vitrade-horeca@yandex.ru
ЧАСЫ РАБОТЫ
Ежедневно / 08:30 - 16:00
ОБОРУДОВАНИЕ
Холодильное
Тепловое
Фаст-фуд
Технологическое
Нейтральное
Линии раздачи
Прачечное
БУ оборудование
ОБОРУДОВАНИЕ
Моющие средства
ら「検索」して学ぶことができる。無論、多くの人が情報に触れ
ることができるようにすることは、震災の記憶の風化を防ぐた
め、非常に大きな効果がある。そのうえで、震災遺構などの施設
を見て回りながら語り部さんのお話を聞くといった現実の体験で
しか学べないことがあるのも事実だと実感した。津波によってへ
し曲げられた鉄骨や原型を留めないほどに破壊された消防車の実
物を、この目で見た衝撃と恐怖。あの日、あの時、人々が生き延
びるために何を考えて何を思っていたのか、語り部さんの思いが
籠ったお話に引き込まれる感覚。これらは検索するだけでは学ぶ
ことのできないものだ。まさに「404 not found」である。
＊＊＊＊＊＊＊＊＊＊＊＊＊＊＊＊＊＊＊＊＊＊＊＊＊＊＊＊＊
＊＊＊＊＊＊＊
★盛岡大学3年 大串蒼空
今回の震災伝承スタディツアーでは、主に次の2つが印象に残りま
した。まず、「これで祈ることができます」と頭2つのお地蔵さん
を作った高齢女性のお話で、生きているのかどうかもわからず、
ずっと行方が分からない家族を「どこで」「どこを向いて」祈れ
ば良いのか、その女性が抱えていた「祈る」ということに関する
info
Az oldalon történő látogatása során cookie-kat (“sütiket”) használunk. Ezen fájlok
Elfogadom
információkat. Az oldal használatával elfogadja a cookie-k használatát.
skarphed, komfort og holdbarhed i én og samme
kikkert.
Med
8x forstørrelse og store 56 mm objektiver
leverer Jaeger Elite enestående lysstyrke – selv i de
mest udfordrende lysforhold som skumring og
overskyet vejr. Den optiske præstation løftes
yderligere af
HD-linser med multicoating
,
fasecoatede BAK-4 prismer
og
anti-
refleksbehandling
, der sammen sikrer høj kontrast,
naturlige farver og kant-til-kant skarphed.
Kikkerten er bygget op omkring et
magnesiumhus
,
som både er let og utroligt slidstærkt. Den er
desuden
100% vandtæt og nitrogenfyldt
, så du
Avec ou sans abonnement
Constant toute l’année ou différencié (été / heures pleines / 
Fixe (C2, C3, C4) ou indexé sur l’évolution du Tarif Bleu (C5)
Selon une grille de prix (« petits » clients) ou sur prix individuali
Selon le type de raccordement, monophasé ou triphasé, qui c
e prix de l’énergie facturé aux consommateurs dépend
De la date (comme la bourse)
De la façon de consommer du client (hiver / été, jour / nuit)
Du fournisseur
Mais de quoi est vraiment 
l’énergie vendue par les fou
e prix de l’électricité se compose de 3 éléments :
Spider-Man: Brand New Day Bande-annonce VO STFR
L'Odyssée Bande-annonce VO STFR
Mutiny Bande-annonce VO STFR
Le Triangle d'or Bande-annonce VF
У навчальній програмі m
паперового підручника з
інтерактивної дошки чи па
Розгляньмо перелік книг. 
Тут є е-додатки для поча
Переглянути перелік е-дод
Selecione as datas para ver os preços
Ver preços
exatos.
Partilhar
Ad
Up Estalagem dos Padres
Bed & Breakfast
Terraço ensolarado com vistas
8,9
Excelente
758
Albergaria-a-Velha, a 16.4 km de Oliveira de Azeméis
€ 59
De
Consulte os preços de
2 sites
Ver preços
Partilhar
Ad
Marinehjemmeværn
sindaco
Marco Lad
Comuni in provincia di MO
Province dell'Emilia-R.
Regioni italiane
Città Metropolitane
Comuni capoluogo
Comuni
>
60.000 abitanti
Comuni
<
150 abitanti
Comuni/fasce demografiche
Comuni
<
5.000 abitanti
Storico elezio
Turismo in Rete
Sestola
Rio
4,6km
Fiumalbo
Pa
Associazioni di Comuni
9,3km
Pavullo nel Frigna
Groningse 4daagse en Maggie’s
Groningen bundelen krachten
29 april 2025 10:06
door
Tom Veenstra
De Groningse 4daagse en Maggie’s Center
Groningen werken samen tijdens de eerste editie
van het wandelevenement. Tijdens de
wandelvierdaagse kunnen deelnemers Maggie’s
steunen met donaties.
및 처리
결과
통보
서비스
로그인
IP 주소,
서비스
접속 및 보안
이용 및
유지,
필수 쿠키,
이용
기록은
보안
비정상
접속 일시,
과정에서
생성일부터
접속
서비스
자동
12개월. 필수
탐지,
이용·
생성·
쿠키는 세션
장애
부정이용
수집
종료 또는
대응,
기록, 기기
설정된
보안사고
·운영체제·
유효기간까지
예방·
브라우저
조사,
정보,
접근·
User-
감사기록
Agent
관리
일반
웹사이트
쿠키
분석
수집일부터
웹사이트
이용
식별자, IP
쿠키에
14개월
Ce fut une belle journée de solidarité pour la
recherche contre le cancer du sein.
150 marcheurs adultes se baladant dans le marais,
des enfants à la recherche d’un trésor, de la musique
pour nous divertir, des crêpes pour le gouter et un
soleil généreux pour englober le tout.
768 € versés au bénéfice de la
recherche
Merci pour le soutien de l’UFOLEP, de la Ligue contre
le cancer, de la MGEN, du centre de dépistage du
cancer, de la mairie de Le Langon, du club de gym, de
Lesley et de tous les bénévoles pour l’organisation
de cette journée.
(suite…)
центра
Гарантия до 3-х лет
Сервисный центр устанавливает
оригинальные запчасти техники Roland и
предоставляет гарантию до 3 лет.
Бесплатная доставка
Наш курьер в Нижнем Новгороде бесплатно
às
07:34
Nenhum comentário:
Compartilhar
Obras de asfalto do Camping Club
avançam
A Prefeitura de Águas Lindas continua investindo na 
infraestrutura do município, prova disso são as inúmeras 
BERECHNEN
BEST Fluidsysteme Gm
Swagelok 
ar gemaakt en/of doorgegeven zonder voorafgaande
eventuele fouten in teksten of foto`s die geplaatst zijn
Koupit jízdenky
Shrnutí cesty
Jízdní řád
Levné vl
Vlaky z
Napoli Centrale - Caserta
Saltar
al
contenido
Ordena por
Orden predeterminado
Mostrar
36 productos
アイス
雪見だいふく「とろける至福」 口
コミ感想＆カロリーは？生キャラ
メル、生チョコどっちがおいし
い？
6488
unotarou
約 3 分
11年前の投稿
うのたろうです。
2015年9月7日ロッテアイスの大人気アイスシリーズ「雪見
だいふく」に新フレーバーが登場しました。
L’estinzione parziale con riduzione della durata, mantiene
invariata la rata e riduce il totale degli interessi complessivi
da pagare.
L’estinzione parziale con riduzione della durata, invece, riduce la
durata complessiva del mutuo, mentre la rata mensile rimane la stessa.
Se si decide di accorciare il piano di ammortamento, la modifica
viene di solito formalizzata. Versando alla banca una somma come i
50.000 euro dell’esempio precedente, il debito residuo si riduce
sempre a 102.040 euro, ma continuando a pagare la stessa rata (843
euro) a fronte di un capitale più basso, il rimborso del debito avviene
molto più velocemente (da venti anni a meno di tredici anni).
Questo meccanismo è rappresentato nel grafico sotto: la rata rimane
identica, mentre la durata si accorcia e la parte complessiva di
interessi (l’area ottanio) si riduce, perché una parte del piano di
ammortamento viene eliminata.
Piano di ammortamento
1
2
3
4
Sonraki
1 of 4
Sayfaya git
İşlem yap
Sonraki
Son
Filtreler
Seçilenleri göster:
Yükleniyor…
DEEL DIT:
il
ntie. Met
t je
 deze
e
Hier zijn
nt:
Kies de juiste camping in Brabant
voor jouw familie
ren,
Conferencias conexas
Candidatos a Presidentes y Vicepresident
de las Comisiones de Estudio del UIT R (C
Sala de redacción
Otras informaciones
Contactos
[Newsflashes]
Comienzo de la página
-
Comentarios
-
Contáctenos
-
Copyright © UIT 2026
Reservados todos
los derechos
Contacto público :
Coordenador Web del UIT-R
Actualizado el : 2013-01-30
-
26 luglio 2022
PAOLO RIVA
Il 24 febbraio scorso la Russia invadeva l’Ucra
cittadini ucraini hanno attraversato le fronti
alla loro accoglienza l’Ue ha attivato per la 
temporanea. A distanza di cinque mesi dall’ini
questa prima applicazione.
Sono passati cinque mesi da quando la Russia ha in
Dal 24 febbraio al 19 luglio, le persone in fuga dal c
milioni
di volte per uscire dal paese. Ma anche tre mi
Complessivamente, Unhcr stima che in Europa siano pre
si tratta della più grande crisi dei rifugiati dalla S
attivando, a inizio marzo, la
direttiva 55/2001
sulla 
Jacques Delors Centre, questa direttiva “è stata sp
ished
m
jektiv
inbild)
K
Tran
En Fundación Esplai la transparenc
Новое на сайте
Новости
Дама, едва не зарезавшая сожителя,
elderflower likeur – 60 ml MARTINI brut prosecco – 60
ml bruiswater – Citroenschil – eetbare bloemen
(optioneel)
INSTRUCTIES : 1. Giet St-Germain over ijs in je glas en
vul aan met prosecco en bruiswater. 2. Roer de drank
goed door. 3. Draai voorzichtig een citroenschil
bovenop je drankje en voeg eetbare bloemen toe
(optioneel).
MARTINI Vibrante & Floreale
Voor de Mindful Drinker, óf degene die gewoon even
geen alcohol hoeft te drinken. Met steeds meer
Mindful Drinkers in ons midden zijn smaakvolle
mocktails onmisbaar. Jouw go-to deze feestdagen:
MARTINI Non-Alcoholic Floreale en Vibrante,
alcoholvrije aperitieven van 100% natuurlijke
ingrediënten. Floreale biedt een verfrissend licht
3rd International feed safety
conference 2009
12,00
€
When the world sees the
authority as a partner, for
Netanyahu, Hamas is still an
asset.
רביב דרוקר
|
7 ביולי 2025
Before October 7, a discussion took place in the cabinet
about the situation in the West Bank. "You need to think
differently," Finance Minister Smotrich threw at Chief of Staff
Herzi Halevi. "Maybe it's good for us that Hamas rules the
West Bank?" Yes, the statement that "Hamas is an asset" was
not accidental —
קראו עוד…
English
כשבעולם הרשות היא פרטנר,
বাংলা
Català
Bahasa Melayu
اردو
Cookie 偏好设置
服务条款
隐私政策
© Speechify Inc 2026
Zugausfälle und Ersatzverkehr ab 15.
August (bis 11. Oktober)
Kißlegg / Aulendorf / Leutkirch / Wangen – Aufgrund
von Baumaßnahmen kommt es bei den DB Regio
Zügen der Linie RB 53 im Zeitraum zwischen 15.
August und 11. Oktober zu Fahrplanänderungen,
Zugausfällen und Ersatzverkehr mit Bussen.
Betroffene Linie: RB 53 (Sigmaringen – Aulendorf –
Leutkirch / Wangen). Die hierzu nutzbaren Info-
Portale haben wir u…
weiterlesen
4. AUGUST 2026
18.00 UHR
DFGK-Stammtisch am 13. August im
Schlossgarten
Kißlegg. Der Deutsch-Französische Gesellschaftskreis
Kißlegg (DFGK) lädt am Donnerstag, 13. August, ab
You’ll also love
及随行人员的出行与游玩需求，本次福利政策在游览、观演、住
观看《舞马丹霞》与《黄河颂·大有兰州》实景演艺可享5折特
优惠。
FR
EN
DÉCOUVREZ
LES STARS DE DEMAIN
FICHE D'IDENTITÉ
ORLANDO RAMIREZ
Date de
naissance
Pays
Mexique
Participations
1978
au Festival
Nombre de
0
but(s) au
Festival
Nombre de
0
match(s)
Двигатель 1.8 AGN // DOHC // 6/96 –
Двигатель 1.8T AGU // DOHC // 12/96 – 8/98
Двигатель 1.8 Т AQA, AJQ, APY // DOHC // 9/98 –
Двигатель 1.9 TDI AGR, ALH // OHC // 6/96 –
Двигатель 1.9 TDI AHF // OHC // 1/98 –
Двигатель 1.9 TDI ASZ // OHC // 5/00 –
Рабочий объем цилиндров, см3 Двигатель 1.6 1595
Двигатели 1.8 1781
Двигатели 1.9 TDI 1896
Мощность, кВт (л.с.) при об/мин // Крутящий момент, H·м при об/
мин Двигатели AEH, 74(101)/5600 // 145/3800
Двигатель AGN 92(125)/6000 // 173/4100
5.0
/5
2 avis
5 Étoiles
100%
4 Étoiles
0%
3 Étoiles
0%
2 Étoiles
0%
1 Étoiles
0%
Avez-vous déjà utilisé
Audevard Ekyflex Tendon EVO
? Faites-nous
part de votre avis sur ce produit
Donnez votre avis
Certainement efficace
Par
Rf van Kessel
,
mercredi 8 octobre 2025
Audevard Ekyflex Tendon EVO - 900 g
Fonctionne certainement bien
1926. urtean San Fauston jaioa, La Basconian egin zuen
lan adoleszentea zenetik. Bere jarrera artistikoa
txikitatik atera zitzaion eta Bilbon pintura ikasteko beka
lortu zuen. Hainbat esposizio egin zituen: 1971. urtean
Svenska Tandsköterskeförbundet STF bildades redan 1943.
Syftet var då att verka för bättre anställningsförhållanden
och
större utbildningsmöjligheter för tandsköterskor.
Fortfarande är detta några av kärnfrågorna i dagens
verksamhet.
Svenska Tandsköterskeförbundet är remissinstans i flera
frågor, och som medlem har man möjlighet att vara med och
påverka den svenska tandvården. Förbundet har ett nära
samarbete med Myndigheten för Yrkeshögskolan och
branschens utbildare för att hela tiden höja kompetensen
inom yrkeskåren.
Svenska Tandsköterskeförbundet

What to produce: Whichever lines of the data include the word "abitanti", pull them out.

Solution to this problem:
60.000 abitanti
150 abitanti
5.000 abitanti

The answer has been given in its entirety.